_YOUR TASK:_
Could you copy the lines below exactly, leaving none out?

_SOURCE DATA:_

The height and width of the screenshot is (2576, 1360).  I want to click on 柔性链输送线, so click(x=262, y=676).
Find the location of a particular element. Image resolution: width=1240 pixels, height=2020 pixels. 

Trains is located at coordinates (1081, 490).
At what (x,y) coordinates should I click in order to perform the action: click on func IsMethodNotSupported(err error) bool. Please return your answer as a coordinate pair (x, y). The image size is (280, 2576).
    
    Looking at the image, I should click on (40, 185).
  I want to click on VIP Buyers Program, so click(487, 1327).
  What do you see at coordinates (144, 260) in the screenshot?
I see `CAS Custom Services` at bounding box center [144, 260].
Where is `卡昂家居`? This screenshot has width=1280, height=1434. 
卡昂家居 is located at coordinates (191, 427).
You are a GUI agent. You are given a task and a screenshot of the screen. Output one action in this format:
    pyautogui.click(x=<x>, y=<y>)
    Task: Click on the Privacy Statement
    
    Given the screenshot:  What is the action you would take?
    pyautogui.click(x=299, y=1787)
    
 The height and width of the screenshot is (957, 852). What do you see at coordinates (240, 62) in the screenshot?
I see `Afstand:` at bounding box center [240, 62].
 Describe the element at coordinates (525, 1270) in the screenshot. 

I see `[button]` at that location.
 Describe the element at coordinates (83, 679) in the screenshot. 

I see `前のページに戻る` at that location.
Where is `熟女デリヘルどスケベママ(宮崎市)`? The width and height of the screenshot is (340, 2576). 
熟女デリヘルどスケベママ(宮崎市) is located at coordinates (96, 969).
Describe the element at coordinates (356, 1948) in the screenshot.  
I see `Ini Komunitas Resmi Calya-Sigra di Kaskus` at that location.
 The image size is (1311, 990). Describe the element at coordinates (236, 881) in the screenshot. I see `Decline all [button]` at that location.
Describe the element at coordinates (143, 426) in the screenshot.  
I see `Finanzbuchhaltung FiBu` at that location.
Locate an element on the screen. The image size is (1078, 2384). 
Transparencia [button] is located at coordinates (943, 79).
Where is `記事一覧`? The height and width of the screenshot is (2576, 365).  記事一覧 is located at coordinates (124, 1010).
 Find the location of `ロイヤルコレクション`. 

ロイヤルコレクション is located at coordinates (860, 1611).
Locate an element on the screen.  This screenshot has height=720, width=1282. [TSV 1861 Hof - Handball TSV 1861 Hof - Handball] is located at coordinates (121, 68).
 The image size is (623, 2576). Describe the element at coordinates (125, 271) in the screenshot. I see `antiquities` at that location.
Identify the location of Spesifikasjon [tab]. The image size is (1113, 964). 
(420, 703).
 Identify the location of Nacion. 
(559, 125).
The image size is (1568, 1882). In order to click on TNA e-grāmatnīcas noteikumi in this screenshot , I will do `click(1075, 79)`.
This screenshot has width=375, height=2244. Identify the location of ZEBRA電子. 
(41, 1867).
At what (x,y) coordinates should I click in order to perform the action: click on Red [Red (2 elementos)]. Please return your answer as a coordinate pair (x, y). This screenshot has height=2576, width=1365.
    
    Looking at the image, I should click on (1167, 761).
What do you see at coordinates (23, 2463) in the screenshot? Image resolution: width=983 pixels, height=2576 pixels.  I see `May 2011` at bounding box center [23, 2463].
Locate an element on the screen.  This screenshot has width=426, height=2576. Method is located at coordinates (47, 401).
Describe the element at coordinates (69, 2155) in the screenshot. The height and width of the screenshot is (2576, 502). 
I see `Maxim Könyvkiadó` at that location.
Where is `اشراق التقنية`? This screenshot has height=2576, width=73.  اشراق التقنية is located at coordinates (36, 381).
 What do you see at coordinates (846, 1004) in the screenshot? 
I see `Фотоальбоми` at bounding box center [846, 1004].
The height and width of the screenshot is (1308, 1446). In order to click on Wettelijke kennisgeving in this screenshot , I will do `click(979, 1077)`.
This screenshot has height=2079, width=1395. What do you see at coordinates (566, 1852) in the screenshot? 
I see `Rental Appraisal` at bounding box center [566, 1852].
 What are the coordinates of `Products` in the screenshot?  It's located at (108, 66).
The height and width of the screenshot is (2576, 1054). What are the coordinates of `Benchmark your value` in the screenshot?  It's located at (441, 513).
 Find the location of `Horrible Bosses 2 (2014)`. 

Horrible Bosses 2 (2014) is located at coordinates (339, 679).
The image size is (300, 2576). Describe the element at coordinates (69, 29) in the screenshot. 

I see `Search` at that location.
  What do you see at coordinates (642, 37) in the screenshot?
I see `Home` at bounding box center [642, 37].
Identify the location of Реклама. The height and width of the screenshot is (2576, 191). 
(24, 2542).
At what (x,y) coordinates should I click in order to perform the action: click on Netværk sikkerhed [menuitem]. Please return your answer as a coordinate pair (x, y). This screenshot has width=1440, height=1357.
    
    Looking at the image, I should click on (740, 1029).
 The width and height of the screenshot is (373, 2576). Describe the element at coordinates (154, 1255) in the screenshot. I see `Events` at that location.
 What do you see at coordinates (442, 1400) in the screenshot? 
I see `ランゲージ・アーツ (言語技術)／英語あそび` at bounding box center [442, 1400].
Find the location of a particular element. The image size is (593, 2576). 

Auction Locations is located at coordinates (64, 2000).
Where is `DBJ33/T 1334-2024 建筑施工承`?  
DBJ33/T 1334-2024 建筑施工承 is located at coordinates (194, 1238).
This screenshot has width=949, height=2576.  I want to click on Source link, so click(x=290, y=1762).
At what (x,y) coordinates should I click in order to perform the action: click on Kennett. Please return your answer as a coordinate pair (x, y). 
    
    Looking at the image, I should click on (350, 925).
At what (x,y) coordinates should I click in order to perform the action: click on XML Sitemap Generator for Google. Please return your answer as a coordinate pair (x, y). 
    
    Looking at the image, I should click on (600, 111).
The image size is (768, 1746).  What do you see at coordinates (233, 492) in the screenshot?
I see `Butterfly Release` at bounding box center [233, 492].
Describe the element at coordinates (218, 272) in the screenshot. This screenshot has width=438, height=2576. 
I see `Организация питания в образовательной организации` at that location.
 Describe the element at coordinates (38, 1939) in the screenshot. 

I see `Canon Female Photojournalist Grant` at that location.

_WRITTEN REPLY:_
The height and width of the screenshot is (2576, 1360).  I want to click on 柔性链输送线, so click(x=262, y=676).
Find the location of a particular element. Image resolution: width=1240 pixels, height=2020 pixels. 

Trains is located at coordinates (1081, 490).
At what (x,y) coordinates should I click in order to perform the action: click on func IsMethodNotSupported(err error) bool. Please return your answer as a coordinate pair (x, y). The image size is (280, 2576).
    
    Looking at the image, I should click on (40, 185).
  I want to click on VIP Buyers Program, so click(487, 1327).
  What do you see at coordinates (144, 260) in the screenshot?
I see `CAS Custom Services` at bounding box center [144, 260].
Where is `卡昂家居`? This screenshot has width=1280, height=1434. 
卡昂家居 is located at coordinates (191, 427).
You are a GUI agent. You are given a task and a screenshot of the screen. Output one action in this format:
    pyautogui.click(x=<x>, y=<y>)
    Task: Click on the Privacy Statement
    
    Given the screenshot:  What is the action you would take?
    pyautogui.click(x=299, y=1787)
    
 The height and width of the screenshot is (957, 852). What do you see at coordinates (240, 62) in the screenshot?
I see `Afstand:` at bounding box center [240, 62].
 Describe the element at coordinates (525, 1270) in the screenshot. 

I see `[button]` at that location.
 Describe the element at coordinates (83, 679) in the screenshot. 

I see `前のページに戻る` at that location.
Where is `熟女デリヘルどスケベママ(宮崎市)`? The width and height of the screenshot is (340, 2576). 
熟女デリヘルどスケベママ(宮崎市) is located at coordinates (96, 969).
Describe the element at coordinates (356, 1948) in the screenshot.  
I see `Ini Komunitas Resmi Calya-Sigra di Kaskus` at that location.
 The image size is (1311, 990). Describe the element at coordinates (236, 881) in the screenshot. I see `Decline all [button]` at that location.
Describe the element at coordinates (143, 426) in the screenshot.  
I see `Finanzbuchhaltung FiBu` at that location.
Locate an element on the screen. The image size is (1078, 2384). 
Transparencia [button] is located at coordinates (943, 79).
Where is `記事一覧`? The height and width of the screenshot is (2576, 365).  記事一覧 is located at coordinates (124, 1010).
 Find the location of `ロイヤルコレクション`. 

ロイヤルコレクション is located at coordinates (860, 1611).
Locate an element on the screen.  This screenshot has height=720, width=1282. [TSV 1861 Hof - Handball TSV 1861 Hof - Handball] is located at coordinates (121, 68).
 The image size is (623, 2576). Describe the element at coordinates (125, 271) in the screenshot. I see `antiquities` at that location.
Identify the location of Spesifikasjon [tab]. The image size is (1113, 964). 
(420, 703).
 Identify the location of Nacion. 
(559, 125).
The image size is (1568, 1882). In order to click on TNA e-grāmatnīcas noteikumi in this screenshot , I will do `click(1075, 79)`.
This screenshot has width=375, height=2244. Identify the location of ZEBRA電子. 
(41, 1867).
At what (x,y) coordinates should I click in order to perform the action: click on Red [Red (2 elementos)]. Please return your answer as a coordinate pair (x, y). This screenshot has height=2576, width=1365.
    
    Looking at the image, I should click on (1167, 761).
What do you see at coordinates (23, 2463) in the screenshot? Image resolution: width=983 pixels, height=2576 pixels.  I see `May 2011` at bounding box center [23, 2463].
Locate an element on the screen.  This screenshot has width=426, height=2576. Method is located at coordinates (47, 401).
Describe the element at coordinates (69, 2155) in the screenshot. The height and width of the screenshot is (2576, 502). 
I see `Maxim Könyvkiadó` at that location.
Where is `اشراق التقنية`? This screenshot has height=2576, width=73.  اشراق التقنية is located at coordinates (36, 381).
 What do you see at coordinates (846, 1004) in the screenshot? 
I see `Фотоальбоми` at bounding box center [846, 1004].
The height and width of the screenshot is (1308, 1446). In order to click on Wettelijke kennisgeving in this screenshot , I will do `click(979, 1077)`.
This screenshot has height=2079, width=1395. What do you see at coordinates (566, 1852) in the screenshot? 
I see `Rental Appraisal` at bounding box center [566, 1852].
 What are the coordinates of `Products` in the screenshot?  It's located at (108, 66).
The height and width of the screenshot is (2576, 1054). What are the coordinates of `Benchmark your value` in the screenshot?  It's located at (441, 513).
 Find the location of `Horrible Bosses 2 (2014)`. 

Horrible Bosses 2 (2014) is located at coordinates (339, 679).
The image size is (300, 2576). Describe the element at coordinates (69, 29) in the screenshot. 

I see `Search` at that location.
  What do you see at coordinates (642, 37) in the screenshot?
I see `Home` at bounding box center [642, 37].
Identify the location of Реклама. The height and width of the screenshot is (2576, 191). 
(24, 2542).
At what (x,y) coordinates should I click in order to perform the action: click on Netværk sikkerhed [menuitem]. Please return your answer as a coordinate pair (x, y). This screenshot has width=1440, height=1357.
    
    Looking at the image, I should click on (740, 1029).
 The width and height of the screenshot is (373, 2576). Describe the element at coordinates (154, 1255) in the screenshot. I see `Events` at that location.
 What do you see at coordinates (442, 1400) in the screenshot? 
I see `ランゲージ・アーツ (言語技術)／英語あそび` at bounding box center [442, 1400].
Find the location of a particular element. The image size is (593, 2576). 

Auction Locations is located at coordinates (64, 2000).
Where is `DBJ33/T 1334-2024 建筑施工承`?  
DBJ33/T 1334-2024 建筑施工承 is located at coordinates (194, 1238).
This screenshot has width=949, height=2576.  I want to click on Source link, so click(x=290, y=1762).
At what (x,y) coordinates should I click in order to perform the action: click on Kennett. Please return your answer as a coordinate pair (x, y). 
    
    Looking at the image, I should click on (350, 925).
At what (x,y) coordinates should I click in order to perform the action: click on XML Sitemap Generator for Google. Please return your answer as a coordinate pair (x, y). 
    
    Looking at the image, I should click on (600, 111).
The image size is (768, 1746).  What do you see at coordinates (233, 492) in the screenshot?
I see `Butterfly Release` at bounding box center [233, 492].
Describe the element at coordinates (218, 272) in the screenshot. This screenshot has width=438, height=2576. 
I see `Организация питания в образовательной организации` at that location.
 Describe the element at coordinates (38, 1939) in the screenshot. 

I see `Canon Female Photojournalist Grant` at that location.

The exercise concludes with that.